ROMANS: And brrrr. A massive cold front being a big taste of went this morning. Temperatures up to 20 degrees below normal. How far the mercury is expected to drop.

BERMAN: That was a very impressive brrrr. You were feeling that like from your toes.

ROMANS: All of my peeps in the Midwest have already had it and they've been sending me pictures of their, you know, snow covered front --

BERMAN: So you're prepared?

ROMANS: I'm ready.

BERMAN: You've been warned?

ROMANS: I've been warned. So have you.


BERMAN: Good morning, everyone. Welcome to a very cold EARLY START. I'm John Berman.

ROMANS: And I'm Christine Romans. It is Thursday, October 24th. It's 4:00 a.m. in the East.

BERMAN: Which is early.

First, we're just hours away now from the first congressional hearings on the rollout of the troubled Obamacare Web site. The original site developers, they will be on Capitol Hill. They will be very much in the hot seat. And as for the problems that have stifled online health care enrollment these people are expected to say, "It's not our fault." So expect some serious finger-pointing, Washington style.

We get more now from CNN's Jim Acosta.


JIM ACOSTA, CNN NATIONAL POLITICAL CORRESPONDENT (voice-over): With the Obamacare finger pointing shifting into high gear, the private contractors that built the troubled Web site are already still saying, don't blame us. Still, they're offering conflicting stories of what went wrong and prepared testimony before today's hearing at the House Energy and Commerce Committee.

While one executive is expected to say the site passed eight required technical reviews prior to going live on October 1st, another contractor says, a late decision requiring consumers to register for an account before they could browse for insurance products is behind some of the problems.

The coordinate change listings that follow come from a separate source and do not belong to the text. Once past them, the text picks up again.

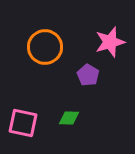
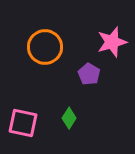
pink star: moved 2 px right
purple pentagon: moved 1 px right, 1 px up
green diamond: rotated 60 degrees counterclockwise
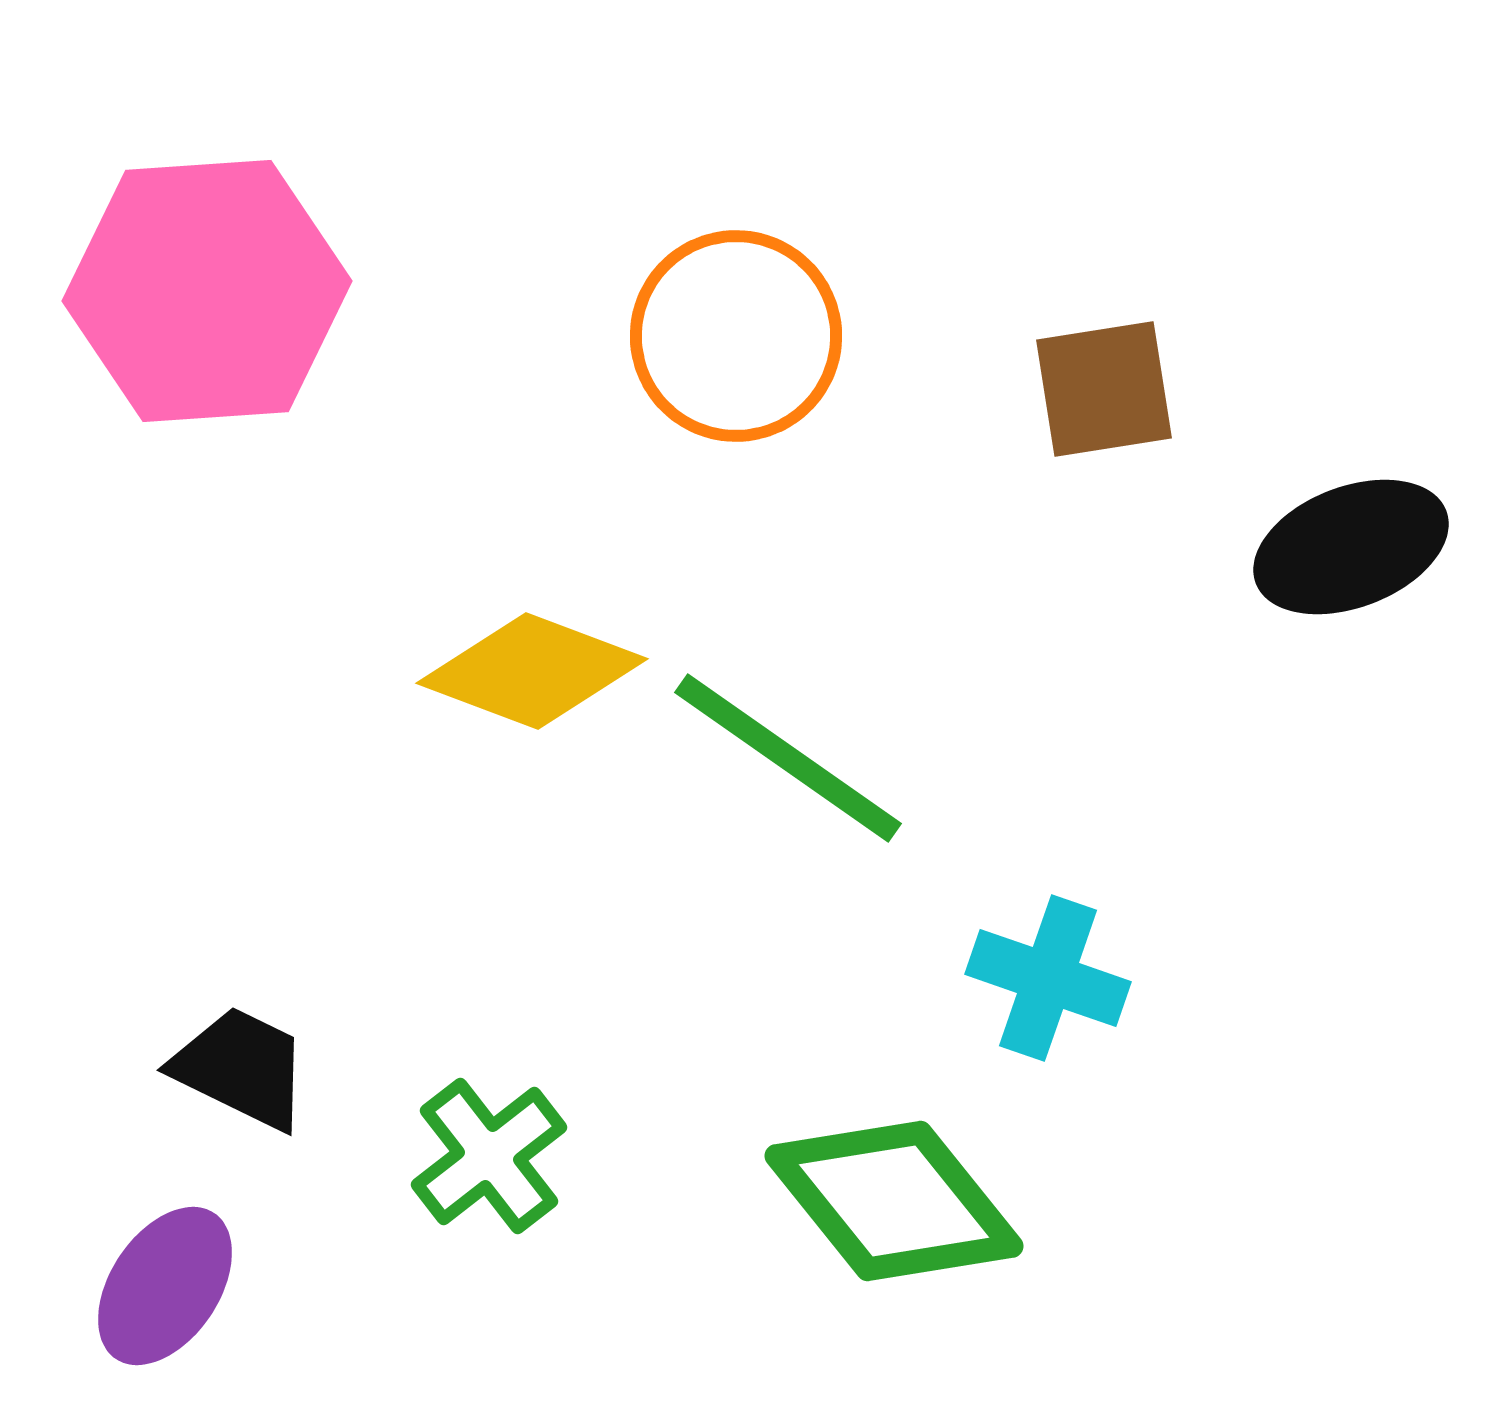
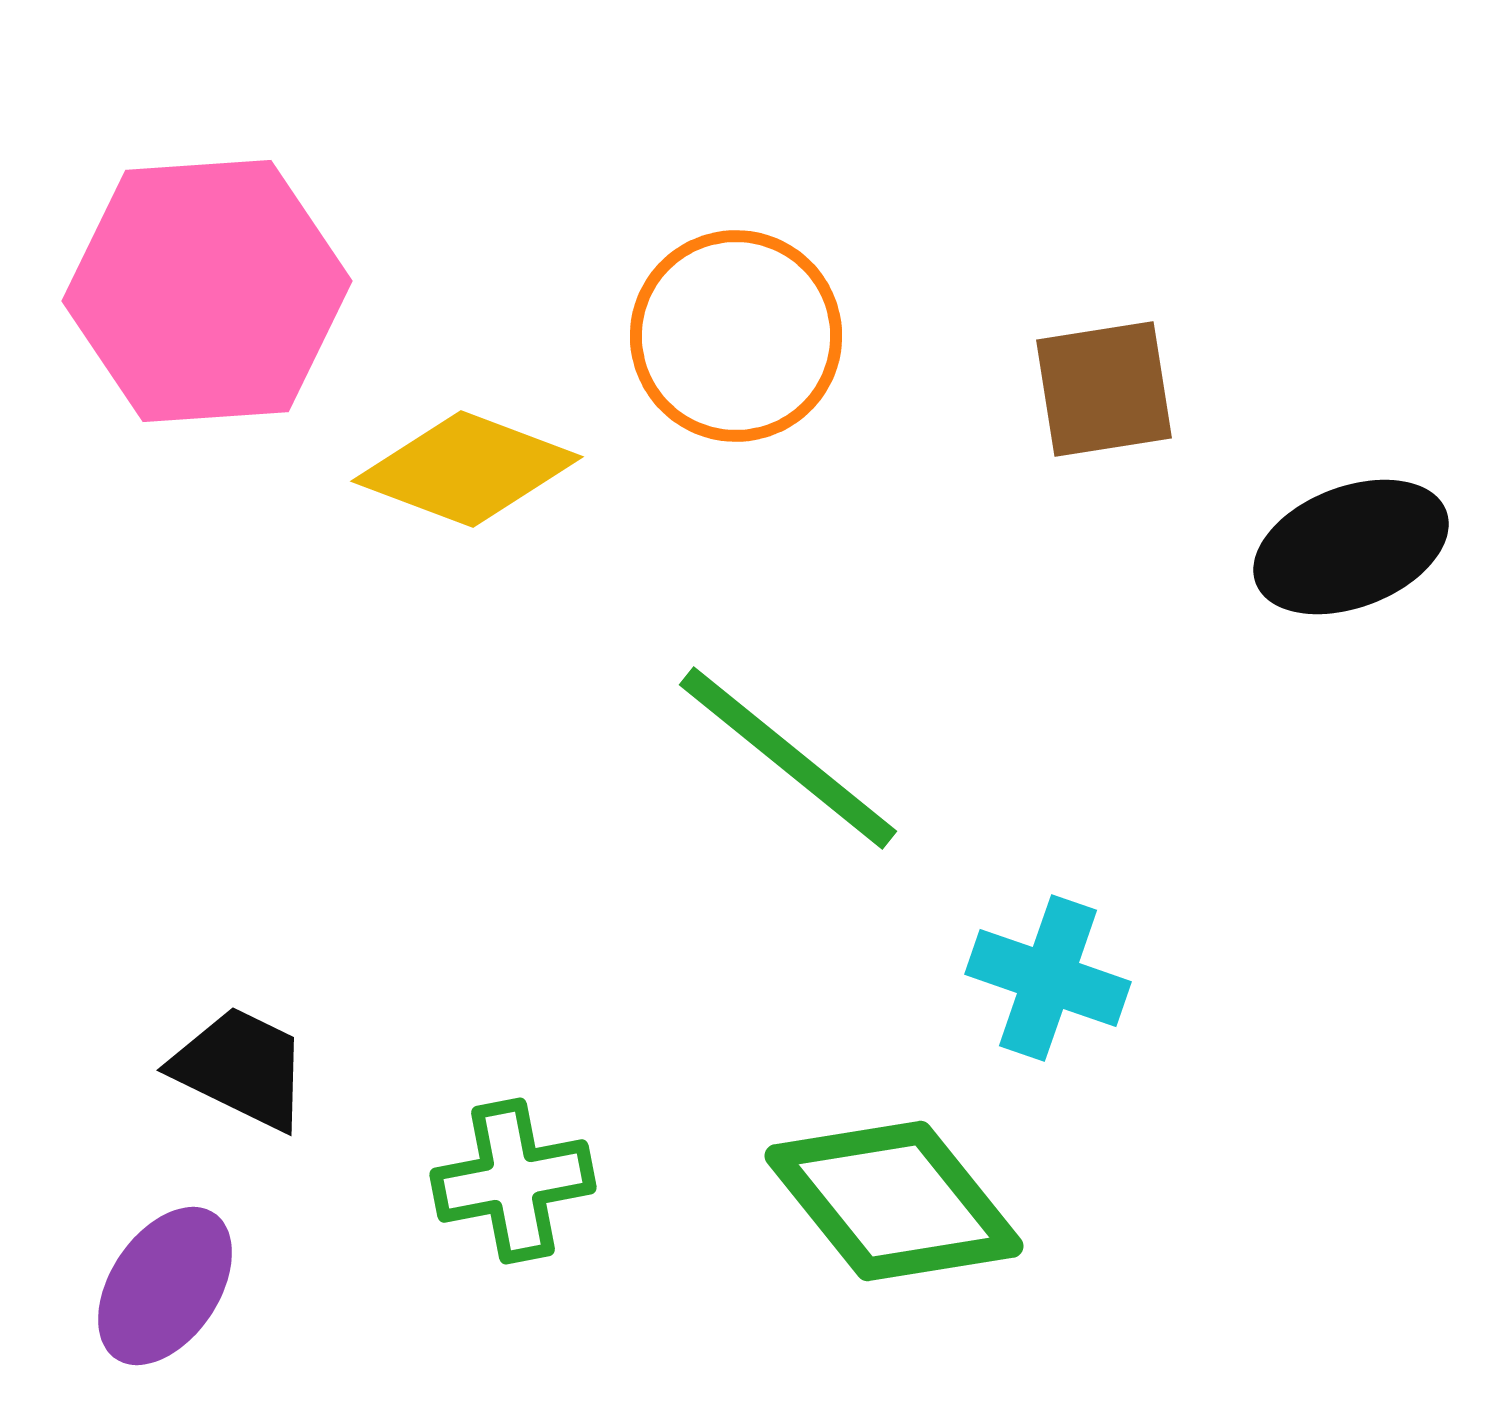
yellow diamond: moved 65 px left, 202 px up
green line: rotated 4 degrees clockwise
green cross: moved 24 px right, 25 px down; rotated 27 degrees clockwise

Not only do House Republicans want answers --

BOEHNER: It's our job to hold them accountable. And when it comes to Obamacare, clearly there's an awful lot that needs to be held accountable.

ACOSTA: Some of President Obama's fellow Democrats want heads to roll.

SEN. BILL NELSON (D), FLORIDA: Well, it's inexcusable. Somebody ought to get fired.

UNIDENTIFIED MALE: Kathleen Sebelius?

NELSON: No. They should wait and get the thing up and running and then determine and let somebody be accountable.

ACOSTA: A health insurance industry insider tells CNN contractors and officials at the Department of Health and Human Services knew about the site's problem but gave a far rosier picture to the White House. That insider says, "No one wanted to go to the White House and say to the president that your signature legislative achievement may not go so well." But White House officials insist the president wasn't intentionally kept in the dark.

CARNEY: We did not know until the problems manifested themselves after the launch that they would be as significant as they have turned out to be.

ACOSTA: HHS Secretary Kathleen Sebelius told CNN the president did not know about the problems until after the site was fully launched.

KATHLEEN SEBELIUS, HHS SECRETARY: Well, I think it became clear fairly early on, the first couple of days that --

DR. SANJAY GUPTA, CNN CHIEF MEDICAL CORRESPONDENT: So not before that, though? Not before --

SEBELIUS: No, sir.

ACOSTA: All the more reason, Republicans say, for the president to hold somebody accountable.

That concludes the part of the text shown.